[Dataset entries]
◆ ◆ ◆ ◆ ◆ ◆ ◆
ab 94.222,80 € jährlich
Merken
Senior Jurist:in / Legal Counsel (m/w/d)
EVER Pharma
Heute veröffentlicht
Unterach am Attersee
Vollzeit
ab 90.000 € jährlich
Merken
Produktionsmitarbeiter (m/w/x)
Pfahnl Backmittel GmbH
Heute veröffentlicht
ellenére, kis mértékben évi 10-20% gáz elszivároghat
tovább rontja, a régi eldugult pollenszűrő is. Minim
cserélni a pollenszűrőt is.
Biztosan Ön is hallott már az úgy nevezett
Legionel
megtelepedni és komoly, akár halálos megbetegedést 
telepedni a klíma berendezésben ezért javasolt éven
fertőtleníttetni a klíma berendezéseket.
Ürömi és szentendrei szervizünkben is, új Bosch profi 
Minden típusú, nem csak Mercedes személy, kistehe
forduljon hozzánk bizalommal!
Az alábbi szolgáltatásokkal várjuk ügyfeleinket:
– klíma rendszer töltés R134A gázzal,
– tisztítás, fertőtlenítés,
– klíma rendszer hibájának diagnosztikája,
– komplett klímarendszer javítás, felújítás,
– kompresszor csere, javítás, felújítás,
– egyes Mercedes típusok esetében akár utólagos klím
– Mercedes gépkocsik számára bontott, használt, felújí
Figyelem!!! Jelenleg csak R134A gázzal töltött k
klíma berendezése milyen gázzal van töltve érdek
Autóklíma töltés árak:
◆ ◆ ◆ ◆ ◆ ◆ ◆
> _Instructions to follow_
Each line above that includes "jährlich" counts once; state the total and nothing more.

> _Answer section_
2